== Exercise ==
Retype the whole listing below exactly, keeping every picture out of it.

== Supplied entries ==
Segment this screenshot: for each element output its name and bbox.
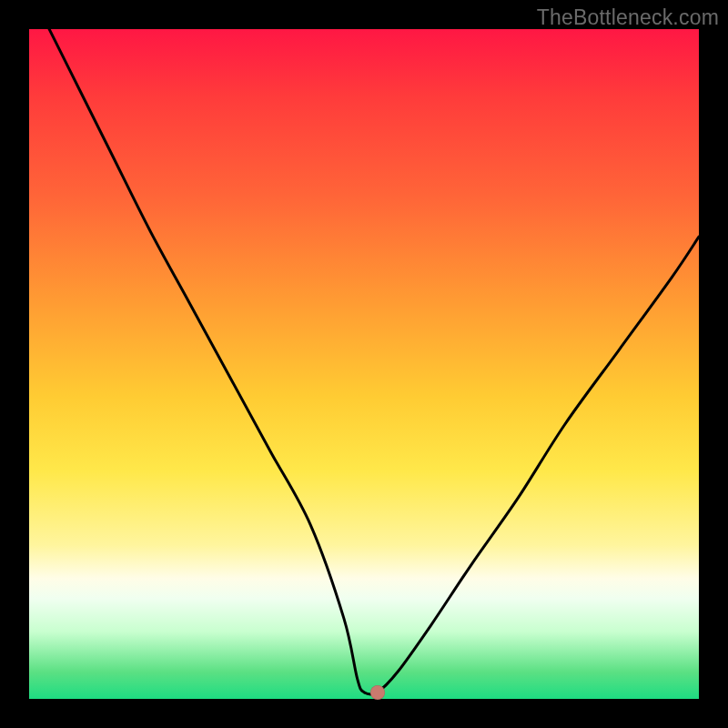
watermark-text: TheBottleneck.com [537,5,719,30]
chart-frame: TheBottleneck.com [0,0,728,728]
curve-path [29,0,699,694]
minimum-marker [370,685,385,700]
bottleneck-curve [29,29,699,699]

== Task answer ==
Segment this screenshot: for each element output its name and bbox.
watermark-text: TheBottleneck.com [537,5,719,30]
chart-frame: TheBottleneck.com [0,0,728,728]
curve-path [29,0,699,694]
minimum-marker [370,685,385,700]
bottleneck-curve [29,29,699,699]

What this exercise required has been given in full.